Understanding Protobuf Dynamic Messages for Runtime Message Construction

Protobuf dynamic messages enable runtime construction of protocol buffer messages from descriptors without compile-time generated code, using DynamicMessageFactory to cache prototypes and DynamicMessage to store field data with identical memory layout to generated classes.

The protocolbuffers/protobuf repository provides a dynamic message API that allows developers to construct and manipulate protocol buffer messages at runtime using descriptors loaded from .proto files or created programmatically. This capability is essential for applications that need to handle message types unknown at compile time, such as generic proxies, scripting engines, or configuration systems.

Core Architecture

The dynamic message implementation centers on two primary classes in the google::protobuf namespace:

  • DynamicMessageFactory – Maintains a cache of prototype messages for each Descriptor. It creates the prototype on the first request and returns the same object for subsequent requests of the same descriptor.
  • DynamicMessage – A concrete Message implementation that stores field data in a layout identical to generated messages. All reflective operations including parsing, serialization, and field access delegate to the generic GeneratedMessageReflection code.

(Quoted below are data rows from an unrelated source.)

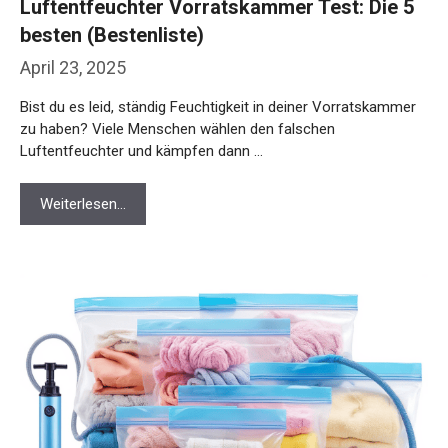
Luftentfeuchter Vorratskammer Test: Die 5
besten (Bestenliste)
April 23, 2025
Bist du es leid, ständig Feuchtigkeit in deiner Vorratskammer
zu haben? Viele Menschen wählen den falschen
Luftentfeuchter und kämpfen dann …
Weiterlesen…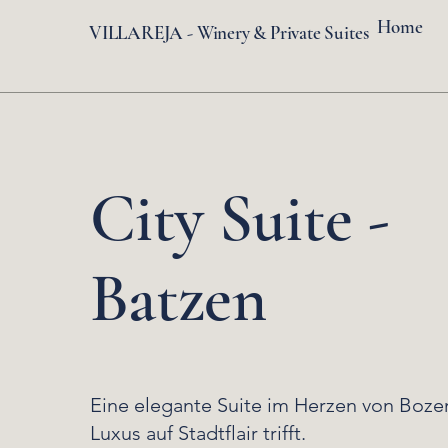
Home
VILLAREJA - Winery & Private Suites
City Suite -
Batzen
Eine elegante Suite im Herzen von Bozen
Luxus auf Stadtflair trifft.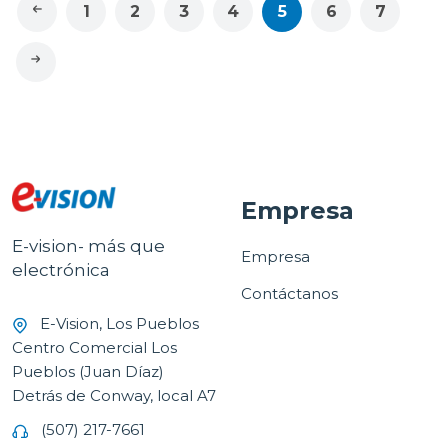
1
2
3
4
5
6
7
Empresa
E-vision- más que
Empresa
electrónica
Contáctanos
E-Vision, Los Pueblos
Centro Comercial Los
Pueblos (Juan Díaz)
Detrás de Conway, local A7
(507) 217-7661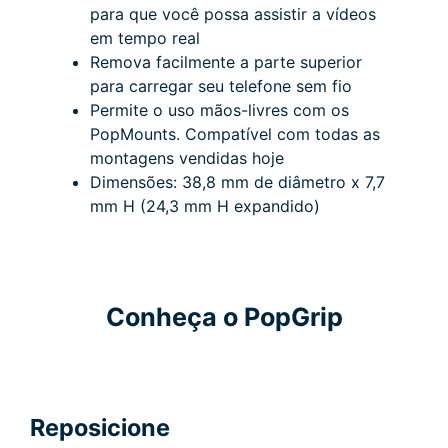
para que você possa assistir a vídeos
em tempo real
Remova facilmente a parte superior
para carregar seu telefone sem fio
Permite o uso mãos-livres com os
PopMounts.
Compatível com todas as
montagens vendidas hoje
Dimensões: 38,8 mm de diâmetro x 7,7
mm H (24,3 mm H expandido)
Conheça o PopGrip
Reposicione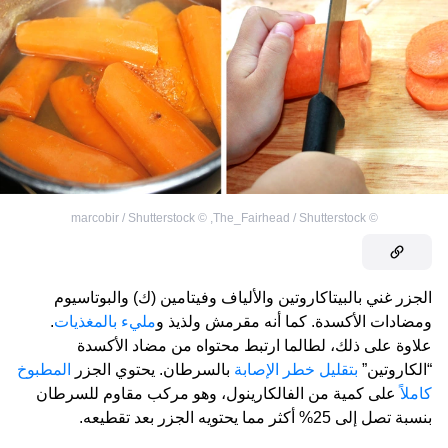
marcobir / Shutterstock
©
,
The_Fairhead / Shutterstock
©
الجزر غني بالبيتاكاروتين والألياف وفيتامين (ك) والبوتاسيوم
ومضادات الأكسدة. كما أنه مقرمش ولذيذ و
مليء بالمغذيات
.
علاوة على ذلك، لطالما ارتبط محتواه من مضاد الأكسدة
“الكاروتين”
بتقليل خطر الإصابة
بالسرطان. يحتوي الجزر
المطبوخ
كاملاً
على كمية من الفالكارينول، وهو مركب مقاوم للسرطان
بنسبة تصل إلى 25% أكثر مما يحتويه الجزر بعد تقطيعه.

How Dynamic Messages Are Built

The construction process follows a sophisticated multi-stage pipeline that ensures memory efficiency and compatibility with the reflection system.

Prototype Caching

When DynamicMessageFactory::GetPrototype() receives a Descriptor, it first checks its internal cache. If a prototype exists, it returns immediately; otherwise, it initiates the construction sequence. This caching mechanism ensures that all instances of the same message type share identical metadata and memory layout specifications.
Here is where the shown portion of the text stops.